Doubtless, there are broad truths in the traditional gender differences in behavioural styles. But it’s as much of a caricature to suggest that all women are multi-tasking, organisational angels as it is to imply that all men are indisciplined bellends.

At the risk of stating the obvious, men and women are biologically different. Perhaps due to higher testosterone levels, men have historically undertaken the most life-threatening jobs. Today, they still train for technically demanding careers.

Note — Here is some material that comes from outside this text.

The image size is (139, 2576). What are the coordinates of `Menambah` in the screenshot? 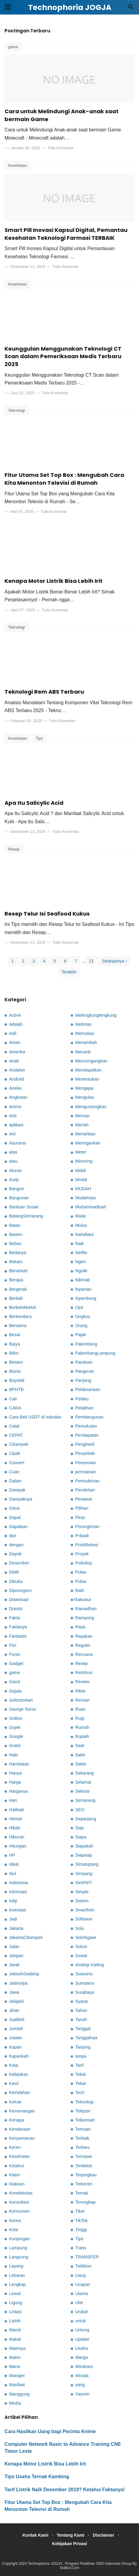 It's located at (86, 1042).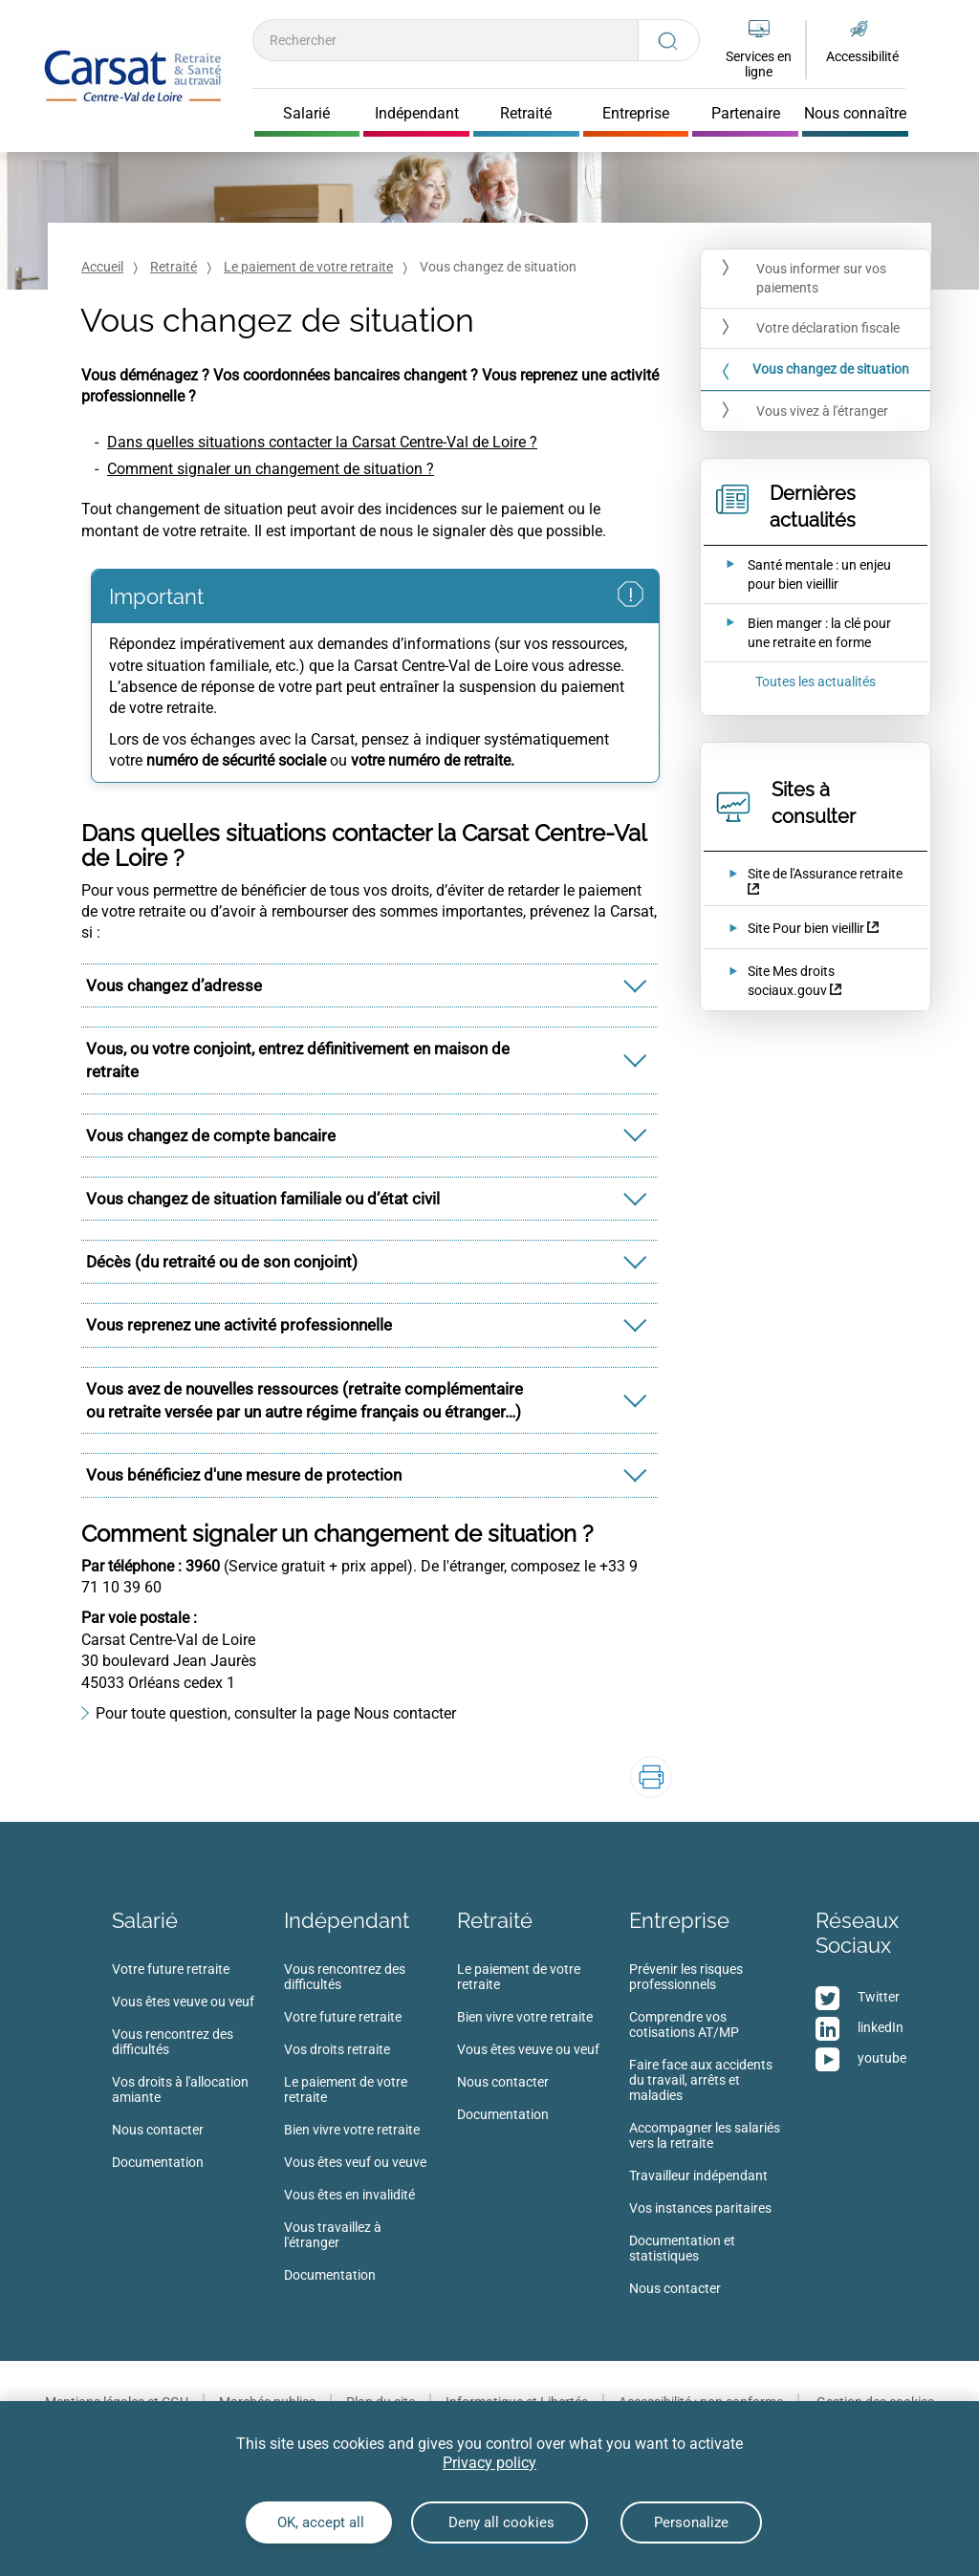  I want to click on Salarié [Cliquer pour ouvrir Salarié], so click(306, 113).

Official figures suggest that almost 100% of those studying for qualifications in construction, planning and the built environment are men. Around 90% of those studying engineering and manufacturing technology are men. Women tend more to study care-related qualifications in health and public services – gaining around 85% of all awards.

So perhaps it’s not surprising that 75% of all public sector workers are women.

And suddenly, we can see the argument unravelling. It’s not just working men who are the endangered species. The low pay, low skill, compliant service culture beloved by Old Etonians and paternalists everywhere will undo women’s progress – and then undo us all.

Earlier this year, female unemployment hit a 25 year high – with 1.2 million women out of work. More cuts are expected in the public sector, and women are likely to be hardest hit. In terms of pay equality, women still lag men, largely due to part-time working, as well as career breaks for children. Probably for similar reasons, females represent only 22% of MPs and only 15% of FTSE 100 boardrooms. A few women on top may be doing well, but across the globe – especially with the rise of militant Islam – women are suppressed and oppressed anew.

In Britain, in any commercial break, you can see the confusion at work. The modern paean to ‘girl-power’ – “Here Come The Girls” – sells a vision of sisterhood based on fake tan and make-up. But, in today’s economic foment, the changes in our society can’t just be cosmetic. For every woman to thrive, we need policies to protect and promote every member of society. Yes, even male members.